Where a line in the listing contains the string "服务计划", copy that line out.
─── Records
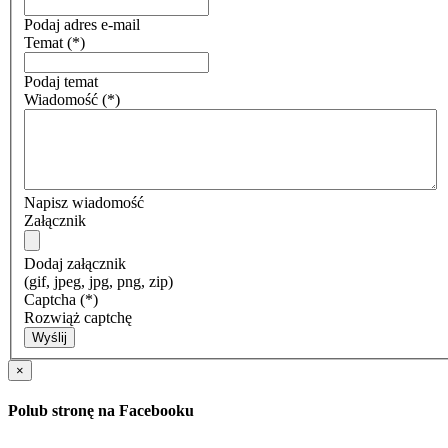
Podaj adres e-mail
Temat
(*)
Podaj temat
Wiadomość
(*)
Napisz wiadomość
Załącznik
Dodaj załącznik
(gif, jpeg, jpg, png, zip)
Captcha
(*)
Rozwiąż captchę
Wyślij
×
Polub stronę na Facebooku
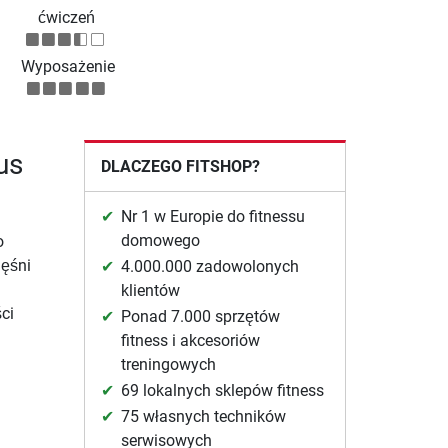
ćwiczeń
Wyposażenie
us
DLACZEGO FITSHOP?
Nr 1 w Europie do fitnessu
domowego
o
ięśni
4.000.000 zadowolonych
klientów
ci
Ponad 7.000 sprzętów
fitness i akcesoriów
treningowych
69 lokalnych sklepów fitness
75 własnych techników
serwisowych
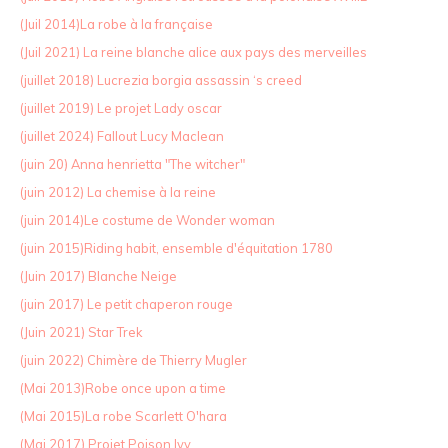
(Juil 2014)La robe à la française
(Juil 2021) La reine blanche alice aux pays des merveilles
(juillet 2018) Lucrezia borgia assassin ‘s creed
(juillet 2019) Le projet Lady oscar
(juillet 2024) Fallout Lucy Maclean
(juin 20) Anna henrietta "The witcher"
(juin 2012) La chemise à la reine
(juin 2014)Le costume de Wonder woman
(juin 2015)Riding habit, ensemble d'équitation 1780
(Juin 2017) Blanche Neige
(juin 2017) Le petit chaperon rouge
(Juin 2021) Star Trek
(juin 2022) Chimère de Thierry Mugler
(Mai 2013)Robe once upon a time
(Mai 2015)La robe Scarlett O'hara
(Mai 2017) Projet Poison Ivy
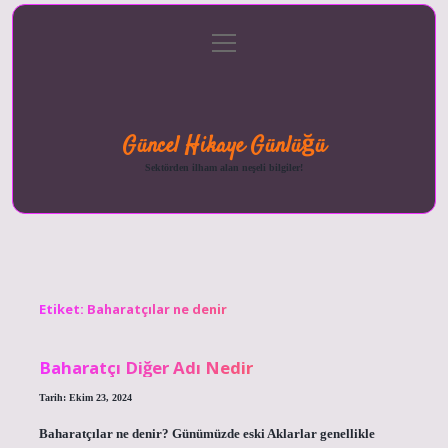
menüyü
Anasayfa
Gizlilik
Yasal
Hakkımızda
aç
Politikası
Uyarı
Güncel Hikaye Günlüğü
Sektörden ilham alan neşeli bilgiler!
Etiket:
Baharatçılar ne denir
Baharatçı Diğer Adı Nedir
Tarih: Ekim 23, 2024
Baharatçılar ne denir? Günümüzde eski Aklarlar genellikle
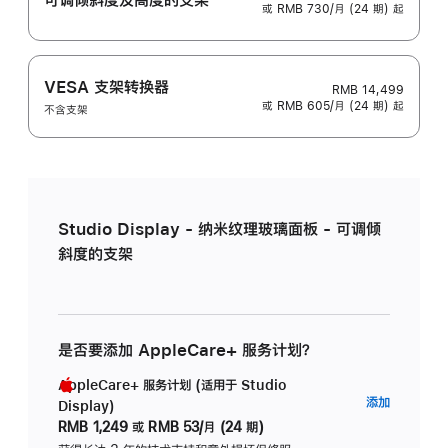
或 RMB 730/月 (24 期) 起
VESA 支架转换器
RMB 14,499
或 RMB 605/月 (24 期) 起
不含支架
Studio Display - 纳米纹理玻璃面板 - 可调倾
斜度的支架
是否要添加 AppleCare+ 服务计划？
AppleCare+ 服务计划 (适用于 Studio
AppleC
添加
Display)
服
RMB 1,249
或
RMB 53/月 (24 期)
──────
Written solution:
是否要添加 AppleCare+ 服务计划？
AppleCare+ 服务计划 (适用于 Studio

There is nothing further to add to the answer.